WHAT IS BEING ASKED —
Would you write out the full listing exactly, without any pictures?

RECORD EXTRACTS —
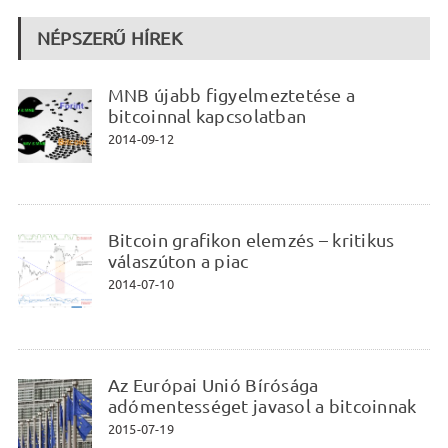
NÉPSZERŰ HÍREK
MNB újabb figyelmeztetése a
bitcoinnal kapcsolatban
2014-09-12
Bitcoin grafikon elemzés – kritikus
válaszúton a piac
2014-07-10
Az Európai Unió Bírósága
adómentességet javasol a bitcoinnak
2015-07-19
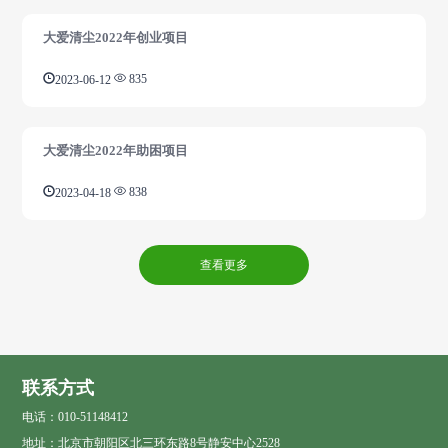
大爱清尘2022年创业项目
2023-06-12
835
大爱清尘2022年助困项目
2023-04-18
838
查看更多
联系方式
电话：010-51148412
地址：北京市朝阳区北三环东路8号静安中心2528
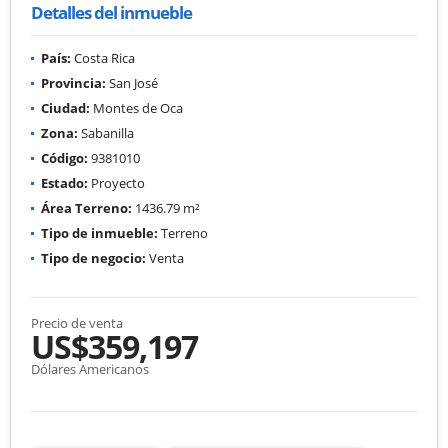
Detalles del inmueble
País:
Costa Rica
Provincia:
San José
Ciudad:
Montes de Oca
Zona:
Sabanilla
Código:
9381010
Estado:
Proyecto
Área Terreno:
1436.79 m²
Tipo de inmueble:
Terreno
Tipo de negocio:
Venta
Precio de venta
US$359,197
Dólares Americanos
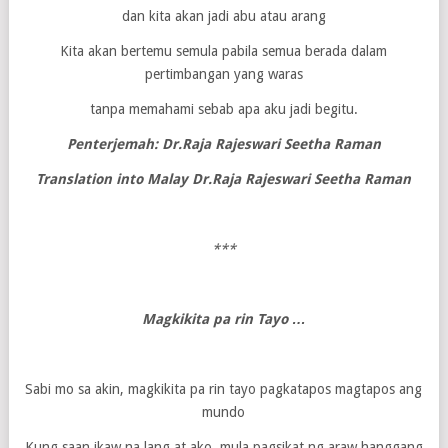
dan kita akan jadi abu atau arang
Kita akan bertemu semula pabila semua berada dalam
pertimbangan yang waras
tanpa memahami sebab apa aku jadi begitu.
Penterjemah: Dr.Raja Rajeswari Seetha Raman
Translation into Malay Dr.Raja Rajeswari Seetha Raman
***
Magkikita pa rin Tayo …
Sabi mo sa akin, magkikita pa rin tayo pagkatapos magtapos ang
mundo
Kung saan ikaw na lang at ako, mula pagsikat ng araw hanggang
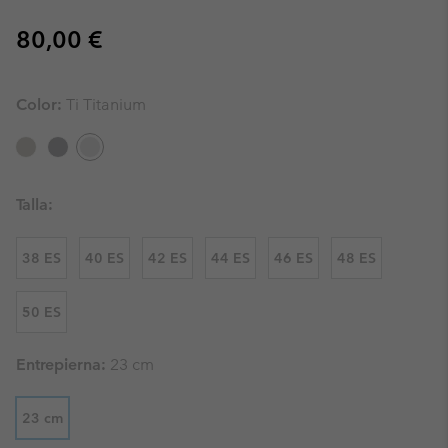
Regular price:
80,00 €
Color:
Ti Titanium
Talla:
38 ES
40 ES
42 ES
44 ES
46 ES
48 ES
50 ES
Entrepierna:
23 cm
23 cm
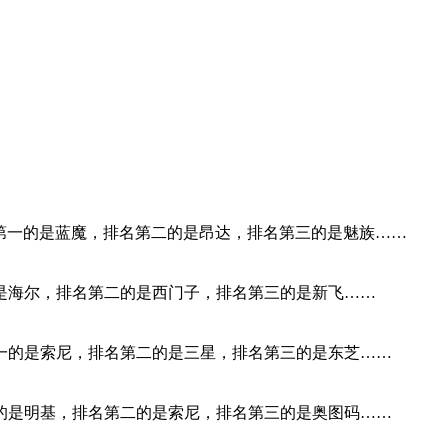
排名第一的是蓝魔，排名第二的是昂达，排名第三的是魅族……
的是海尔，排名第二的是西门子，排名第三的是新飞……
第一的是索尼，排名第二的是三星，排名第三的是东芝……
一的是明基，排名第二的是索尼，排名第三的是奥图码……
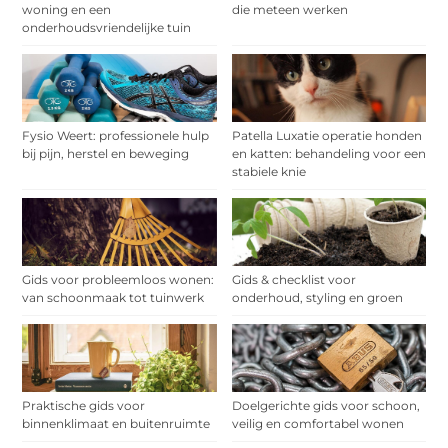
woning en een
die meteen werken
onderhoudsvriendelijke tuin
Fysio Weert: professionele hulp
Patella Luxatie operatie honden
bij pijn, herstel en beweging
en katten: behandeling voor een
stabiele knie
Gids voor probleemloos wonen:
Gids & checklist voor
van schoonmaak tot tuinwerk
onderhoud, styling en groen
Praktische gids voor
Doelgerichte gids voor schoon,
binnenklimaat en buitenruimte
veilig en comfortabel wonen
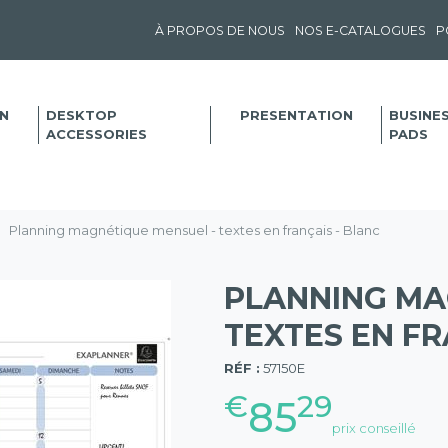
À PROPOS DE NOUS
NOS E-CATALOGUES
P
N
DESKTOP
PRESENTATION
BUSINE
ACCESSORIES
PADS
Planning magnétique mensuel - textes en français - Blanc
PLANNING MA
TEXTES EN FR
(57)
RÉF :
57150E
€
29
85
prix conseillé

THE COMPLETED TASK —
NÉPSZERŰ HÍREK
MNB újabb figyelmeztetése a
bitcoinnal kapcsolatban
2014-09-12
Bitcoin grafikon elemzés – kritikus
válaszúton a piac
2014-07-10
Az Európai Unió Bírósága
adómentességet javasol a bitcoinnak
2015-07-19
大爱清尘2022年创业项目
2023-06-12
835
大爱清尘2022年助困项目
2023-04-18
838
查看更多
联系方式
电话：010-51148412
地址：北京市朝阳区北三环东路8号静安中心2528
Detalles del inmueble
País:
Costa Rica
Provincia:
San José
Ciudad:
Montes de Oca
Zona:
Sabanilla
Código:
9381010
Estado:
Proyecto
Área Terreno:
1436.79 m²
Tipo de inmueble:
Terreno
Tipo de negocio:
Venta
Precio de venta
US$359,197
Dólares Americanos
dan kita akan jadi abu atau arang
Kita akan bertemu semula pabila semua berada dalam
pertimbangan yang waras
tanpa memahami sebab apa aku jadi begitu.
Penterjemah: Dr.Raja Rajeswari Seetha Raman
Translation into Malay Dr.Raja Rajeswari Seetha Raman
***
Magkikita pa rin Tayo …
Sabi mo sa akin, magkikita pa rin tayo pagkatapos magtapos ang
mundo
Kung saan ikaw na lang at ako, mula pagsikat ng araw hanggang
Regular price:
80,00 €
Color:
Ti Titanium
Talla:
38 ES
40 ES
42 ES
44 ES
46 ES
48 ES
50 ES
Entrepierna:
23 cm
23 cm
排名第一的是蓝魔，排名第二的是昂达，排名第三的是魅族……
的是海尔，排名第二的是西门子，排名第三的是新飞……
第一的是索尼，排名第二的是三星，排名第三的是东芝……
一的是明基，排名第二的是索尼，排名第三的是奥图码……
woning en een
die meteen werken
onderhoudsvriendelijke tuin
Fysio Weert: professionele hulp
Patella Luxatie operatie honden
bij pijn, herstel en beweging
en katten: behandeling voor een
stabiele knie
Gids voor probleemloos wonen:
Gids & checklist voor
van schoonmaak tot tuinwerk
onderhoud, styling en groen
Praktische gids voor
Doelgerichte gids voor schoon,
binnenklimaat en buitenruimte
veilig en comfortabel wonen
À PROPOS DE NOUS
NOS E-CATALOGUES
P
N
DESKTOP
PRESENTATION
BUSINE
ACCESSORIES
PADS
Planning magnétique mensuel - textes en français - Blanc
PLANNING MA
TEXTES EN FR
(57)
RÉF :
57150E
€
29
85
prix conseillé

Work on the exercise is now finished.